I know I said I wouldn’t go shopping. Lalalala, the day I said that, I ended up in Gateway— for necessities, though. Stuff like toiletries (bahtroom tissue, pantyliners, toothpaste, razors etc), orlando vacations, and groceries (coffee and cigarettes). And, umm, new earrings.

Then the other day, I found myself at Debenhams purchasing a box of denier 15 tights in black worth almost what I make in one working day. So in working class Third World words— overpriced stockings. Five pairs of them. Sosyalan!

It’s the Mary-Kate Olsen wannabe in me.

I came home a happy nearly-broke bunny with more new earrings, three new pairs of panties, two new books, and diet pills. MK, I will be a half-assed Asian version of yooou!

Titan I 

Twice now, I have willingly given up the chance to meet up with Surfer Boy. Rather, twice now, I have chosen D over Surfer Boy. Thursday night, he had invited Aa and I to Zambapalooza— an event organized by the Manila Surfer’s Association. I accidentally told D and he pulled a “partying and boys again???” line on me.

So I ended up at D’s place instead of 6 Underground that night. I had work, but decided to screw the first half of my shift. Umm, yes. <3<3<3

BECAUSE I REALLY DO LOVE MY JOB. KINDA.

Starting next week, D is going to stop taking in calls, being “promoted” from team buddy to sales coach.

There’s a chance my team (Team Mnemosyne) is going to be dispersed because our Team Leader might be promoted to Senior Team Leader. So off the ten of us go in different directions.

Our team buddy, Bing (Buddy Bing-Bling!), is going to be a sales coach.

Microsoft wants to get Maf and Carmi.

Vida is joining Project Phoenix— she hasn’t been meeting her goals, so she has one month to get out of Phoenix. Or else she faces termination.

That leaves Aa, Trea, Kath, Mommy Ems, Jomo and I wondering where we’ll be going. LOL, acne treatment, LOL.

Shit. The sales coaches will be in charge of Evolution (new agents) and Phoenix (bottom agents). Rawr. I hope D and I get the same schedule. :(

I WANT TO STAY IN MNEMO FOREVER!!!

“EXCUSE ME FOR FEELING!”

Last night, I came to work with 12 pesos and 30 centavos in my wallet. Not counting, of course, the 150 pesos I paid for my cab— 100 of which I had to borrow from Allah because my bank’s ATM wasn’t dispensing cash.

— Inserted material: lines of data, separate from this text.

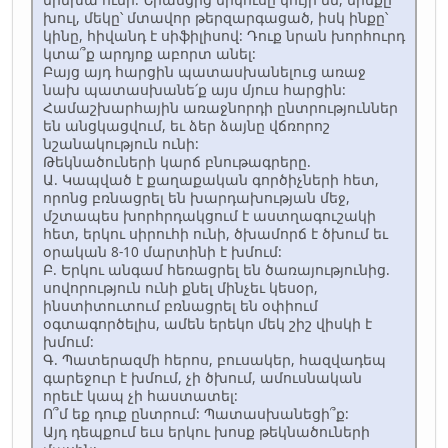
խուլ, մեկը՝ մտավոր թերզարգացած, իսկ ինքը՝
կինը, հիվանդ է սիֆիլիսով: Դուք նրան խորհուրդ
կտա՞ք արդյոք աբորտ անել:
Բայց այդ հարցին պատասխանելուց առաջ
նախ պատասխանե՛ք այս մյուս հարցին:
Համաշխարհային առաջնորդի ընտրություններ
են անցկացվում, եւ ձեր ձայնը վճռորոշ
նշանակություն ունի:
Թեկնածուների կարճ բնութագրերը.
Ա. Կապված է քաղաքական գործիչների հետ,
որոնց բռնացրել են խարդախության մեջ,
մշտապես խորհրդակցում է աստղագուշակի
հետ, երկու սիրուհի ունի, ծխամորճ է ծխում եւ
օրական 8-10 մարտինի է խմում:
Բ. Երկու անգամ հեռացրել են ծառայությունից.
սովորություն ունի քնել մինչեւ կեսօր,
ինստիտուտում բռնացրել են օփիում
օգտագործելիս, ամեն երեկո մեկ շիշ վիսկի է
խմում:
Գ. Պատերազմի հերոս, բուսակեր, հազվադեպ
գարեջուր է խմում, չի ծխում, ամուսնական
որեւէ կապ չի հաստատել:
Ո՞մ եք դուք ընտրում: Պատասխանեցի՞ք:
Այդ դեպքում եւս երկու խոսք թեկնածուների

But hohoho, commissions from these past two weeks were credited last night. I’m money-ed again :woohoo:. Must resist the following:

  • the daily Starbucks habit
  • shopping

The rent is due in one week, after all. :hmph:

D is the hottest biatch on earth. I’m wearing my white undies that I had him sign with his initials and the only thing that’s keeping me from pulling down my jeans in front of him is the fact that over 200 people would bear witness to such a scene. Rawr.

Anyway. In other news, I smell a scammer.

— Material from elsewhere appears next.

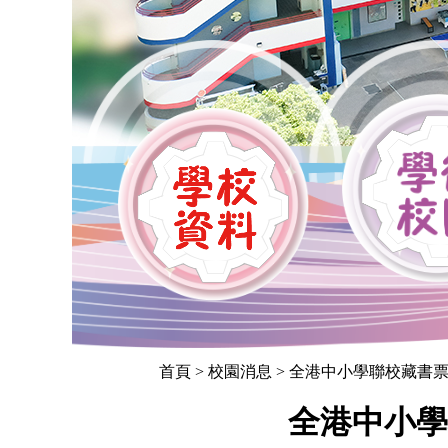
首頁
> 校園消息 > 全港中小學聯校藏
全港中小學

Also. I’ve had enough of my bosses flirting with me. Seriously. I’m not being arrogant or cheeky here. It’s flattering, sure, but it’s uncomfortable and D always takes it against me.

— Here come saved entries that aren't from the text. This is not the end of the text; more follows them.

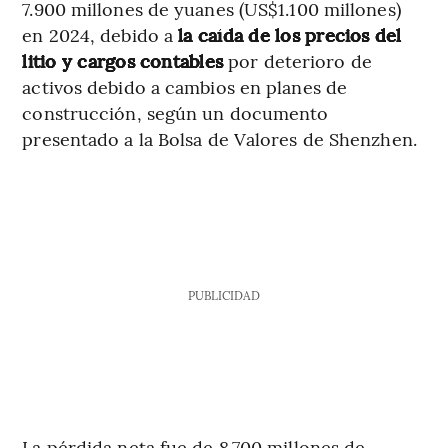
7.900 millones de yuanes (US$1.100 millones)
en 2024, debido a
la caída de los precios del
litio y cargos contables
por deterioro de
activos debido a cambios en planes de
construcción, según un documento
presentado a la Bolsa de Valores de Shenzhen.
PUBLICIDAD
La pérdida neta fue de 8.700 millones de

PS: Allah bought the Stars Are Blind CD single. Five versions of the song, yo. We’ve been playing it over and over again (alternating it with Fiona Apple’s The First Taste— stripper music!) since Saturday. I caught my next-door neighbor singing along two days ago :D.

PPS: Sunday night was B-Movie night. The Hillz was flipping horrible, but we’re big Paris Hilton geeks. SO.

PPPS: Even though the gods are crazy! Even though the stars are blind! If you show me real love, baby, I’ll show you miiii-iiiine!
Wouldn’t it have been more awesome if it were titled Gods Are Crazy? :)

EDIT// I AM VERONICA MARS. FUCKING VERONICA MARS, YA HEAR!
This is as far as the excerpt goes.